**Task item:**
Write out the entries exactly, leaving out every picture.

(Information given)

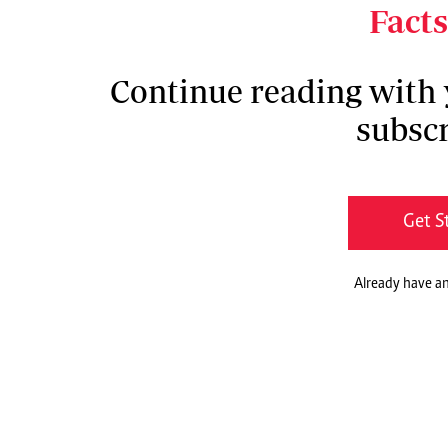
countermeasures during disease outbreaks.
Facts
Continue reading with
subscr
Get S
Already have a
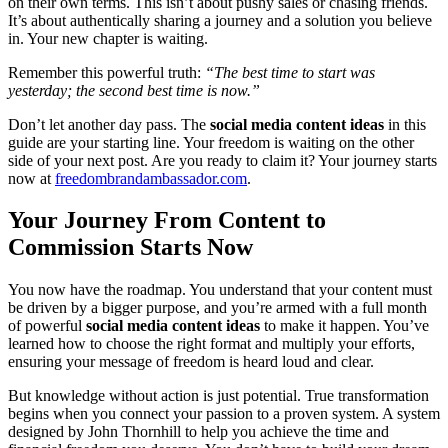
on their own terms. This isn’t about pushy sales or chasing friends.
It’s about authentically sharing a journey and a solution you believe
in. Your new chapter is waiting.
Remember this powerful truth:
“The best time to start was
yesterday; the second best time is now.”
Don’t let another day pass. The
social media content ideas
in this
guide are your starting line. Your freedom is waiting on the other
side of your next post. Are you ready to claim it? Your journey starts
now at
freedombrandambassador.com
.
Your Journey From Content to
Commission Starts Now
You now have the roadmap. You understand that your content must
be driven by a bigger purpose, and you’re armed with a full month
of powerful
social media content ideas
to make it happen. You’ve
learned how to choose the right format and multiply your efforts,
ensuring your message of freedom is heard loud and clear.
But knowledge without action is just potential. True transformation
begins when you connect your passion to a proven system. A system
designed by John Thornhill to help you achieve the time and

(End Information given)

**Result:**
countermeasures during disease outbreaks.
Facts
Continue reading with
subscr
Get S
Already have a
on their own terms. This isn’t about pushy sales or chasing friends.
It’s about authentically sharing a journey and a solution you believe
in. Your new chapter is waiting.
Remember this powerful truth:
“The best time to start was
yesterday; the second best time is now.”
Don’t let another day pass. The
social media content ideas
in this
guide are your starting line. Your freedom is waiting on the other
side of your next post. Are you ready to claim it? Your journey starts
now at
freedombrandambassador.com
.
Your Journey From Content to
Commission Starts Now
You now have the roadmap. You understand that your content must
be driven by a bigger purpose, and you’re armed with a full month
of powerful
social media content ideas
to make it happen. You’ve
learned how to choose the right format and multiply your efforts,
ensuring your message of freedom is heard loud and clear.
But knowledge without action is just potential. True transformation
begins when you connect your passion to a proven system. A system
designed by John Thornhill to help you achieve the time and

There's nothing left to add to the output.